* _Task_: Below are some records. How many of their lines contain the string "Комплект"? Give the number only.

* _Records for the task_:
━━━━━━
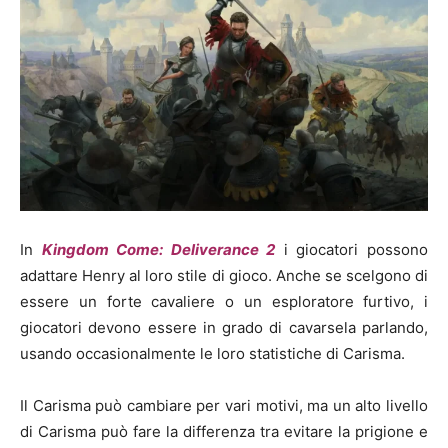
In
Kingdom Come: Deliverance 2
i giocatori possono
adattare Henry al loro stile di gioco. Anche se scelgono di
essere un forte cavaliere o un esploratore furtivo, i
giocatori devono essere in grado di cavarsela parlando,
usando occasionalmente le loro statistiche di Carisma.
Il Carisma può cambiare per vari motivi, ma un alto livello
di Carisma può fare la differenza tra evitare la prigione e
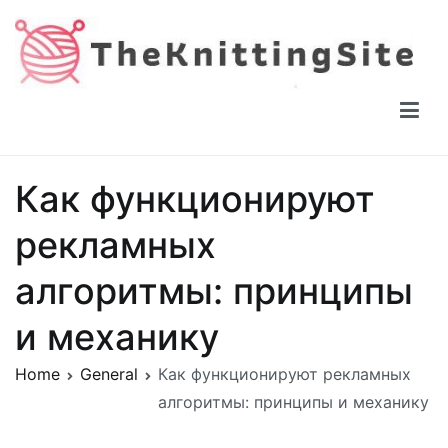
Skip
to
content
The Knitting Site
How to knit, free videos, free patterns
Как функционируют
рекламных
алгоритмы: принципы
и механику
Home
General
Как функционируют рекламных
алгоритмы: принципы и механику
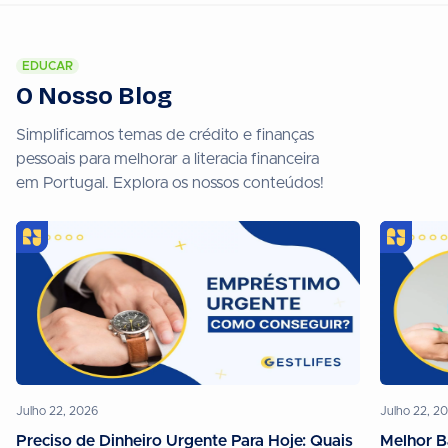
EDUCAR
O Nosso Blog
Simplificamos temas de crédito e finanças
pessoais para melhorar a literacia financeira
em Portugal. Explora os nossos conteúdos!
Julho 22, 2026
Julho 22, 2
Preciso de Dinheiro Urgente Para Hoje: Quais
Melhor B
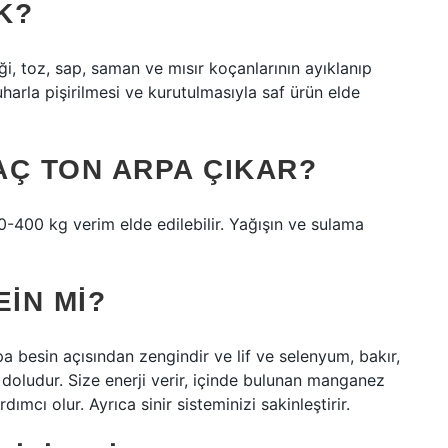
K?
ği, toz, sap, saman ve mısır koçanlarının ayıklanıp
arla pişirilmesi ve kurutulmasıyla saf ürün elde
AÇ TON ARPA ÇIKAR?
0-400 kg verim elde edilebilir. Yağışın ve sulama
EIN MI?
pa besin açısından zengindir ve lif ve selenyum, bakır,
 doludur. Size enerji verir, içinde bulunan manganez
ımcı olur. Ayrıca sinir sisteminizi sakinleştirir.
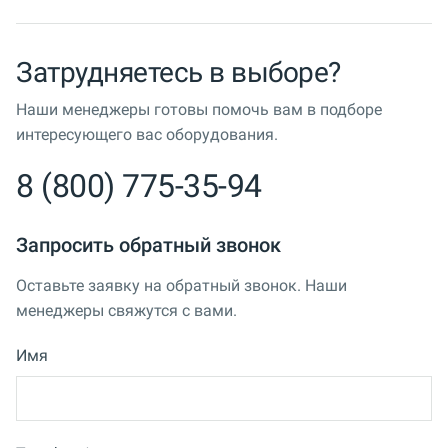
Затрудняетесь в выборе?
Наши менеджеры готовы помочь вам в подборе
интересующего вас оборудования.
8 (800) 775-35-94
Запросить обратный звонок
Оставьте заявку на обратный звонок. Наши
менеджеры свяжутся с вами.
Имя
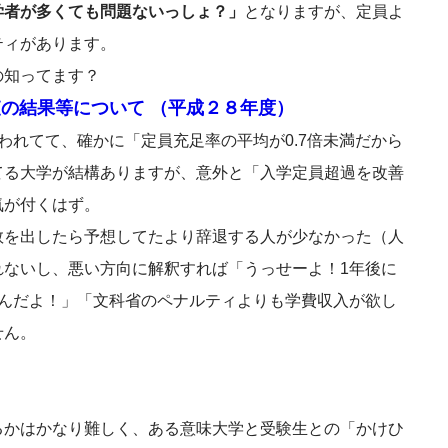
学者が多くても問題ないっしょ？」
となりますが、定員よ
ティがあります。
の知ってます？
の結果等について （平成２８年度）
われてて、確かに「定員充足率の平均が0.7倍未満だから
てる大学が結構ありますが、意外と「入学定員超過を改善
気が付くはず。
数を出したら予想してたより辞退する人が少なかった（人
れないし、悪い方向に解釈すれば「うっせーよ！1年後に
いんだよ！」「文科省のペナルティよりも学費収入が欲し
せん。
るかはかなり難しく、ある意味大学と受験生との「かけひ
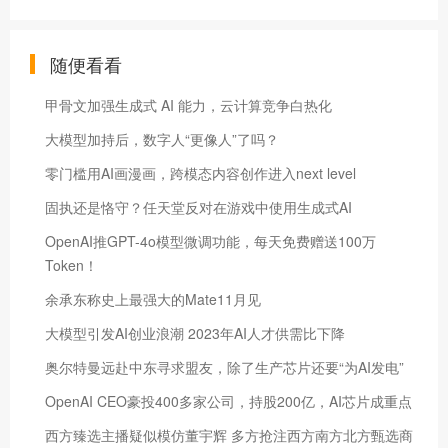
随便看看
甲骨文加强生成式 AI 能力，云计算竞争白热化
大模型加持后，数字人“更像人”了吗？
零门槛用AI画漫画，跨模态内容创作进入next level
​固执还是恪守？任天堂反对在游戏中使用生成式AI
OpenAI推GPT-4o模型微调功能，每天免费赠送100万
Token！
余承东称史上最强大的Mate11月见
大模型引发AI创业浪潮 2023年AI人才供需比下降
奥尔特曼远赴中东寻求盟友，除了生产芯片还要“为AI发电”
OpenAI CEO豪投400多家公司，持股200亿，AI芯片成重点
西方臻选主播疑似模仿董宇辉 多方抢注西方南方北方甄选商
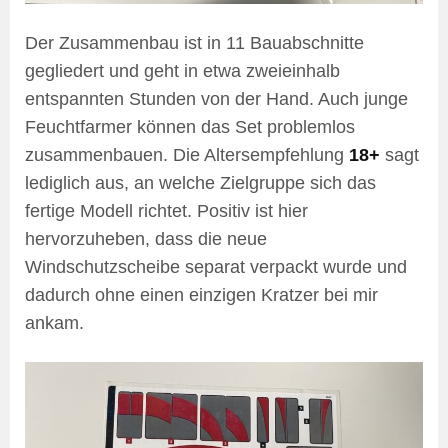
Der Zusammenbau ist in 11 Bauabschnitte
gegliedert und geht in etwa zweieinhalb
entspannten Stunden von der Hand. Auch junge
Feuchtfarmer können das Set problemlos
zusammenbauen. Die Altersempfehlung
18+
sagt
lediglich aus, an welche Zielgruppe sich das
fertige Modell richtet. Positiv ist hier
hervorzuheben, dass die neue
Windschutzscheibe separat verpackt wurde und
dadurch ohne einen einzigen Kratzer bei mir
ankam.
━━━━━━
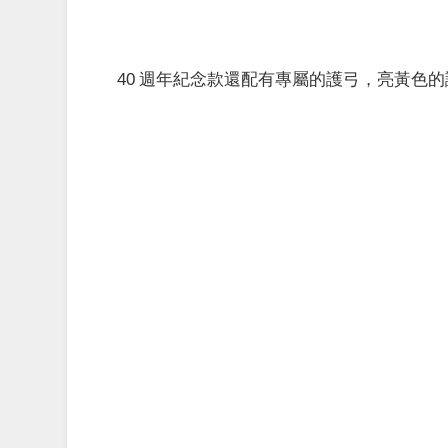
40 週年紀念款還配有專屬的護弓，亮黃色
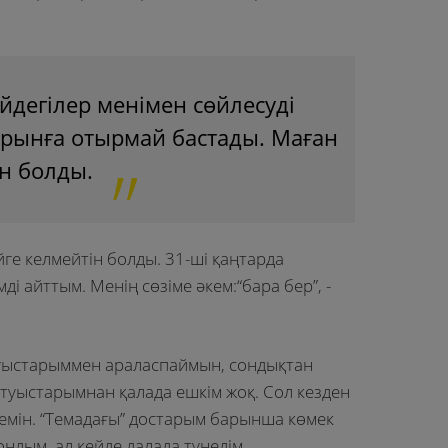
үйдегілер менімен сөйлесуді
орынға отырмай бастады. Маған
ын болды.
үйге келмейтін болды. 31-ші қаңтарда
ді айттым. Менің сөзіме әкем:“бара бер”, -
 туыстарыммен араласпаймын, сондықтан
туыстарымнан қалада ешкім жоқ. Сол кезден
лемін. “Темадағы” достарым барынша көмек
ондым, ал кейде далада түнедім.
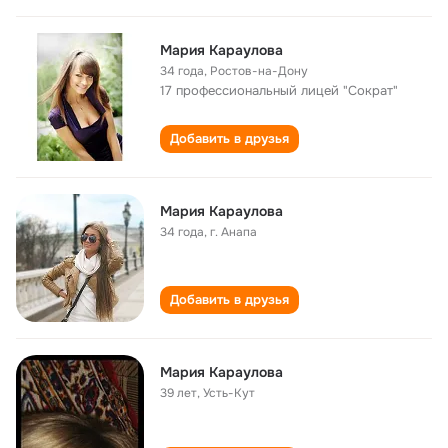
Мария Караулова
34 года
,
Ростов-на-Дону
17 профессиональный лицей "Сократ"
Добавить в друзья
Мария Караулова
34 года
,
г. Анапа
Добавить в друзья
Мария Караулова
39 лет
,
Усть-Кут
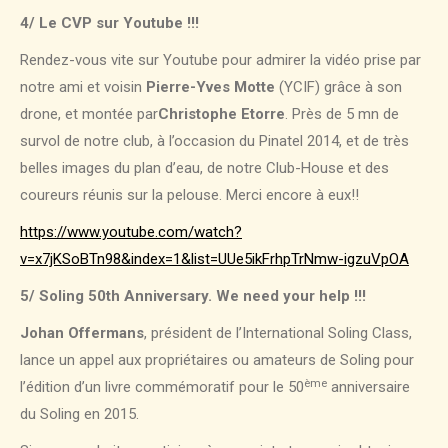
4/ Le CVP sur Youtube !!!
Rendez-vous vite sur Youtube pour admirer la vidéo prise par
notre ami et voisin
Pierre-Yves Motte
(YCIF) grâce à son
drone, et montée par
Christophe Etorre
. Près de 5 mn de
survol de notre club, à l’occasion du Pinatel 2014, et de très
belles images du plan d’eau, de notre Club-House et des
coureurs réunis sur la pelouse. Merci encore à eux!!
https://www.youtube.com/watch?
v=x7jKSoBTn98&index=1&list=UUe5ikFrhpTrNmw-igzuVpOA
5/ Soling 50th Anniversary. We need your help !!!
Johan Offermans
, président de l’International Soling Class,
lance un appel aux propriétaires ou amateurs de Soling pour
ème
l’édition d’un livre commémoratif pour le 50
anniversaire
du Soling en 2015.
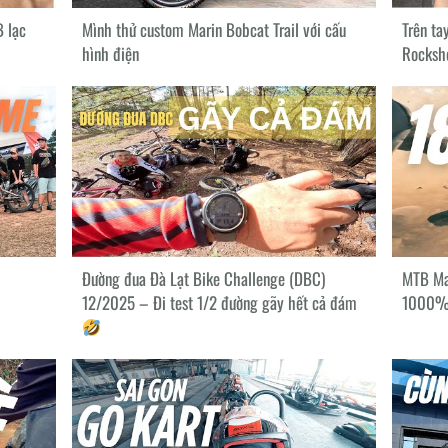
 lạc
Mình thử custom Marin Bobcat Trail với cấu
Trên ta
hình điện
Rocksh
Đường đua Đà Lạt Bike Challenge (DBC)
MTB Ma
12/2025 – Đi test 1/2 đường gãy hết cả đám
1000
━━━━━━
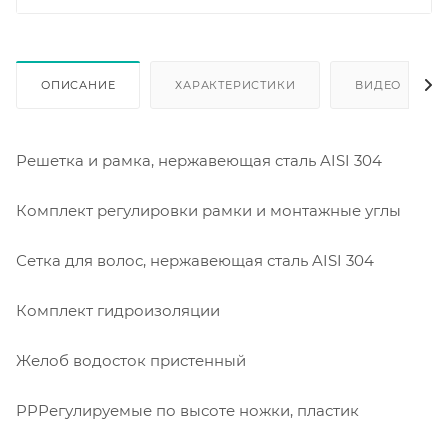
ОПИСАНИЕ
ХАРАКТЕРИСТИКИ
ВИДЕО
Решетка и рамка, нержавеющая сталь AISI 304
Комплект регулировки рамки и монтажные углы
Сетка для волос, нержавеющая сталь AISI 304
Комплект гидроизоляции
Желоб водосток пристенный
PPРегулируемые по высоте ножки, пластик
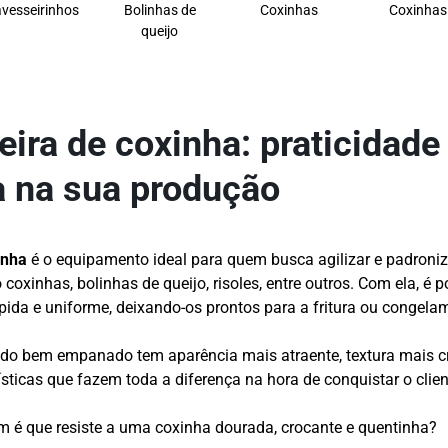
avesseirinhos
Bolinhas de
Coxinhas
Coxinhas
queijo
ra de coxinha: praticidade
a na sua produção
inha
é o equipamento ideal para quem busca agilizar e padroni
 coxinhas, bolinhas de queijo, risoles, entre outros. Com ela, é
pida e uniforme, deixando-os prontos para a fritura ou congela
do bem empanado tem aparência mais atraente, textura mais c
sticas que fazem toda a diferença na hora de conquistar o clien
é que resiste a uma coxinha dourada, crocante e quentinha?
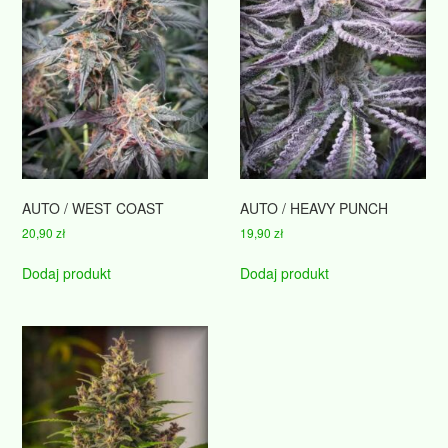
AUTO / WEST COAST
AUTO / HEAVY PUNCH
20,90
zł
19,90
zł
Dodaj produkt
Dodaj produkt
━━━━━━
* _Response area_: 2